*** Opening of Material shown ***
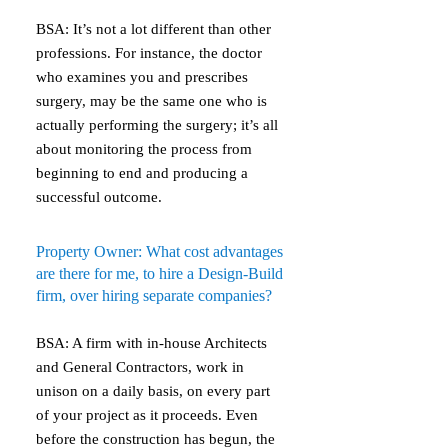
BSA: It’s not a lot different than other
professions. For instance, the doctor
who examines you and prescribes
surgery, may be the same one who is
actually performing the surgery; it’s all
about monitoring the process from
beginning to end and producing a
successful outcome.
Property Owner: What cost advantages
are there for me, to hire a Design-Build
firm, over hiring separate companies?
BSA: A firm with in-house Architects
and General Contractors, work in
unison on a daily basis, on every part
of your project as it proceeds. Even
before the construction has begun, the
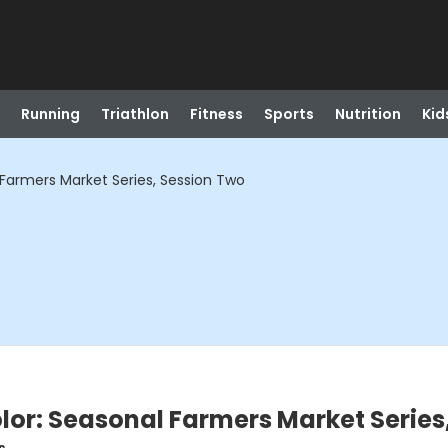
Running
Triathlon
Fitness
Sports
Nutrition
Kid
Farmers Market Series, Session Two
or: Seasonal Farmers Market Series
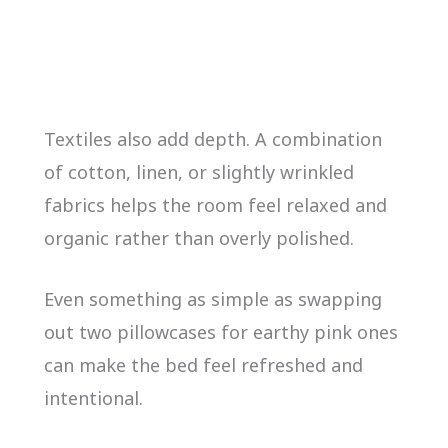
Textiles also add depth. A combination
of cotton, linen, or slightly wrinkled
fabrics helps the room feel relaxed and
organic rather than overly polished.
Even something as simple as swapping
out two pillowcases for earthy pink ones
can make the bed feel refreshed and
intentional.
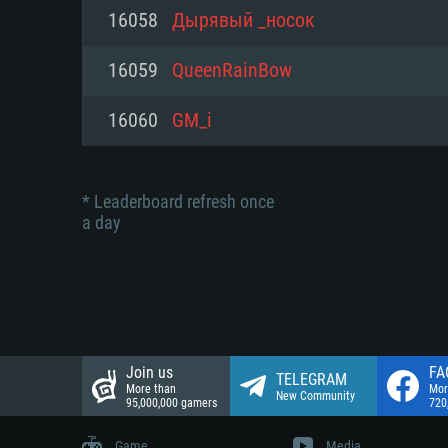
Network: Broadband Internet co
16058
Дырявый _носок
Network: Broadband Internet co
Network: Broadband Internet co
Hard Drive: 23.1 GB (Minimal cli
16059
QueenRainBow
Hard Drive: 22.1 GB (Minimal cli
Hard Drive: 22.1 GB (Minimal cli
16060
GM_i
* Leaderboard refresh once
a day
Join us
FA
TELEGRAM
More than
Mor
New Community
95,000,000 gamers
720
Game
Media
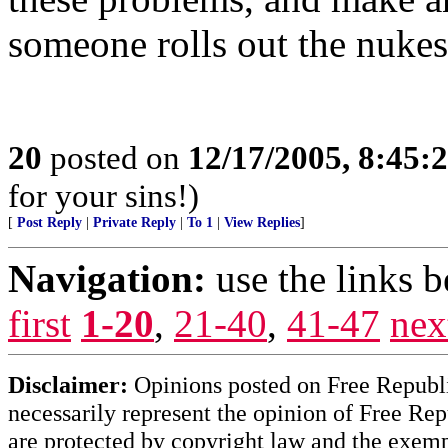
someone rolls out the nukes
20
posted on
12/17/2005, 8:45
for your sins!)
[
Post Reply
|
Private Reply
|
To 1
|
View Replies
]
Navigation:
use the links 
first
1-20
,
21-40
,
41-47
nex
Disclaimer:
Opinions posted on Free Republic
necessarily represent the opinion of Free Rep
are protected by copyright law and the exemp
*** Close of Material shown ***
• Activity: Give back word for word the lines from the one containing "of your project as it proceeds. Even" through the final line of the data above. Pictures are to be left out.

• Solution to this problem:
of your project as it proceeds. Even
before the construction has begun, the
Running
Triathlon
Fitness
Sports
Nutrition
Kid
Farmers Market Series, Session Two
or: Seasonal Farmers Market Series
Textiles also add depth. A combination
of cotton, linen, or slightly wrinkled
fabrics helps the room feel relaxed and
organic rather than overly polished.
Even something as simple as swapping
out two pillowcases for earthy pink ones
can make the bed feel refreshed and
intentional.
Network: Broadband Internet co
16058
Дырявый _носок
Network: Broadband Internet co
Network: Broadband Internet co
Hard Drive: 23.1 GB (Minimal cli
16059
QueenRainBow
Hard Drive: 22.1 GB (Minimal cli
Hard Drive: 22.1 GB (Minimal cli
16060
GM_i
* Leaderboard refresh once
a day
Join us
FA
TELEGRAM
More than
Mor
New Community
95,000,000 gamers
720
Game
Media
someone rolls out the nukes
20
posted on
12/17/2005, 8:45
for your sins!)
[
Post Reply
|
Private Reply
|
To 1
|
View Replies
]
Navigation:
use the links 
first
1-20
,
21-40
,
41-47
nex
Disclaimer:
Opinions posted on Free Republic
necessarily represent the opinion of Free Rep
are protected by copyright law and the exemp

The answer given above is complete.